_WHAT IS NEEDED_.
Wherever pictures appear in the listing below, leave them out, and copy exactly, and only, everything from the line with "oplevelse af vores" down to the line with "Space Weather (K7TBT)".

_DATA FOR ANALYSIS_.
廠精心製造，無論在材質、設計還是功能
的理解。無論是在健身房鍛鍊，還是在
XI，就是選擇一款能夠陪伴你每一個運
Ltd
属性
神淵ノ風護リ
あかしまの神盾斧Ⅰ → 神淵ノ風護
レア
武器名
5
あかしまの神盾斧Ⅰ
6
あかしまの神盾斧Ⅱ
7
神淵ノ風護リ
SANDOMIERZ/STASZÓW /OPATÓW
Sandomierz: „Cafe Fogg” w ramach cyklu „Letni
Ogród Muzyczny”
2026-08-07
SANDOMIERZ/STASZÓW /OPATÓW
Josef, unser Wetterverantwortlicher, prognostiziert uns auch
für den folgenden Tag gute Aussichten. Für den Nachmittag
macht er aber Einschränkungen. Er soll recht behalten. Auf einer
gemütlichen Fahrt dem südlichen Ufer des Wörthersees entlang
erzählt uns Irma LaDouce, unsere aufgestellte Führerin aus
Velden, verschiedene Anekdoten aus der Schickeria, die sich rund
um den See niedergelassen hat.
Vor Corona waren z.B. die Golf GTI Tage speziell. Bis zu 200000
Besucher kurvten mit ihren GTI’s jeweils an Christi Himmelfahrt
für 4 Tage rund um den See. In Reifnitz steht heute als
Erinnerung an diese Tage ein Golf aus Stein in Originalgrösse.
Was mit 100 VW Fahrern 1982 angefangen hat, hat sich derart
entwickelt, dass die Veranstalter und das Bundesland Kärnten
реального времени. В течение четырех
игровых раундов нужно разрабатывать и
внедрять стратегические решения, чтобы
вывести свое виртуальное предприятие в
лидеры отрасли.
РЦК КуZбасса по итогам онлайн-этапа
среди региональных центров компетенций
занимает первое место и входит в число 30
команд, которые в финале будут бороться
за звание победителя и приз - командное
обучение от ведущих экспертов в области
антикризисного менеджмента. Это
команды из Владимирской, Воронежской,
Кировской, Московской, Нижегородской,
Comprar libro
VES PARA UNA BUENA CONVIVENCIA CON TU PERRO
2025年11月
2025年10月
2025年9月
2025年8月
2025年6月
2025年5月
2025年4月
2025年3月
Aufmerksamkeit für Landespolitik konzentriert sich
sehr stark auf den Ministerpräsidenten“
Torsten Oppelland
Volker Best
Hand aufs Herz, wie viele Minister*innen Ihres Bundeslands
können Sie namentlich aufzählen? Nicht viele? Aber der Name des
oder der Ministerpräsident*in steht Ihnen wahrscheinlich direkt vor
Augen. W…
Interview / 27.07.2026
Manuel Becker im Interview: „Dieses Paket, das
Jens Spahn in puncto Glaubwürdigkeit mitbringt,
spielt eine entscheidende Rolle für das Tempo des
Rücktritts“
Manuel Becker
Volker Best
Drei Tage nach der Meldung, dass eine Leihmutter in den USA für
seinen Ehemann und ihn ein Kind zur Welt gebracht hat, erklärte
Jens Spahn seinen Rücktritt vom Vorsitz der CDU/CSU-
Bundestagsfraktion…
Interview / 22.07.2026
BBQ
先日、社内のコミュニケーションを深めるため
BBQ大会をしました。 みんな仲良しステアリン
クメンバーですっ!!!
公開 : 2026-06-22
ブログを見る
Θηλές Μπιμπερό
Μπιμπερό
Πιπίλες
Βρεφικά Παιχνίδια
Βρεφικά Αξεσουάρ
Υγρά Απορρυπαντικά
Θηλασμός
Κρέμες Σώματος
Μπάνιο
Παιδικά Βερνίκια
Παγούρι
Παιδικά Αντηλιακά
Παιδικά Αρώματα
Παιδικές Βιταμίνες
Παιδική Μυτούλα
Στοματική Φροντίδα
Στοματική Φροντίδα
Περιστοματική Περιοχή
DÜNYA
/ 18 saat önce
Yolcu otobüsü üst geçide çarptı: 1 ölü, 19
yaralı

...

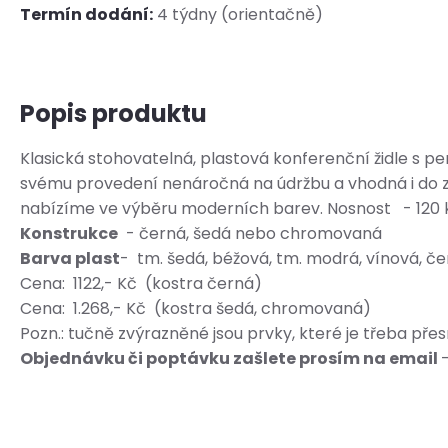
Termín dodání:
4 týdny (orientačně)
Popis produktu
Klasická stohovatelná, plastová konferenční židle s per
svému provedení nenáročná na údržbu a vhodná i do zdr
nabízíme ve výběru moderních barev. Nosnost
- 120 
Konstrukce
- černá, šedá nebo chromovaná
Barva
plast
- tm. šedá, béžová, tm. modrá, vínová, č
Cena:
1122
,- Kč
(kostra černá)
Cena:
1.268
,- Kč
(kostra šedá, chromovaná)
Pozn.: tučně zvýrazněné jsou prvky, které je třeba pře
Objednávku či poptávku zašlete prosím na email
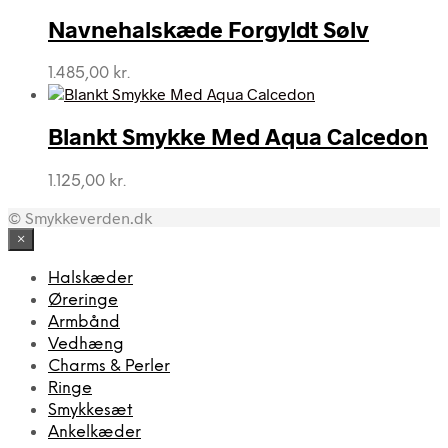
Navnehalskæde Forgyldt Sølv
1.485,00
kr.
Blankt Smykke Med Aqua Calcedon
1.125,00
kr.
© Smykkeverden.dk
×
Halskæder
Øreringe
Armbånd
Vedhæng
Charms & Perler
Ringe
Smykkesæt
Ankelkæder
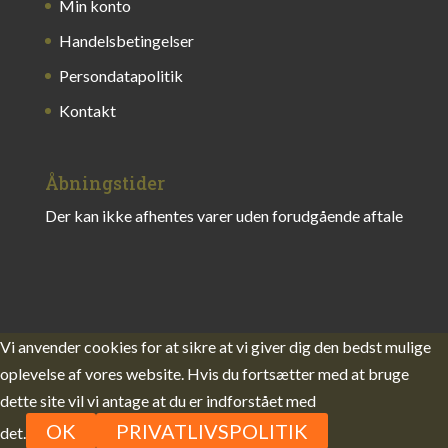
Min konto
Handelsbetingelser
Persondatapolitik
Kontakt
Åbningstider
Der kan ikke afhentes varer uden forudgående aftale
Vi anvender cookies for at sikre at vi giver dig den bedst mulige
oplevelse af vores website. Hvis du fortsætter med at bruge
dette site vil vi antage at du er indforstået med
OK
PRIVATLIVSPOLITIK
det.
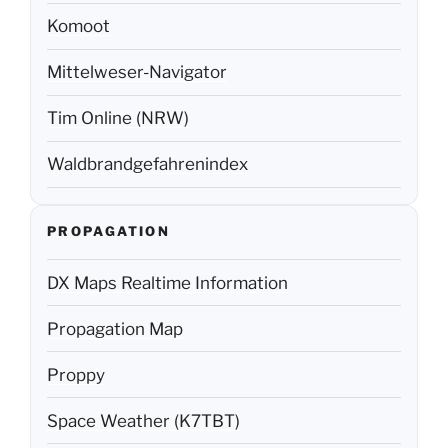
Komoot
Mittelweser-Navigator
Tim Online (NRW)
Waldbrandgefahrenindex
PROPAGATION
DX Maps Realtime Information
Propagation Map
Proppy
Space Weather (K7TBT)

_EXPECTED OUTPUT_.
oplevelse af vores website. Hvis du fortsætter med at bruge
dette site vil vi antage at du er indforstået med
OK
PRIVATLIVSPOLITIK
det.
Komoot
Mittelweser-Navigator
Tim Online (NRW)
Waldbrandgefahrenindex
PROPAGATION
DX Maps Realtime Information
Propagation Map
Proppy
Space Weather (K7TBT)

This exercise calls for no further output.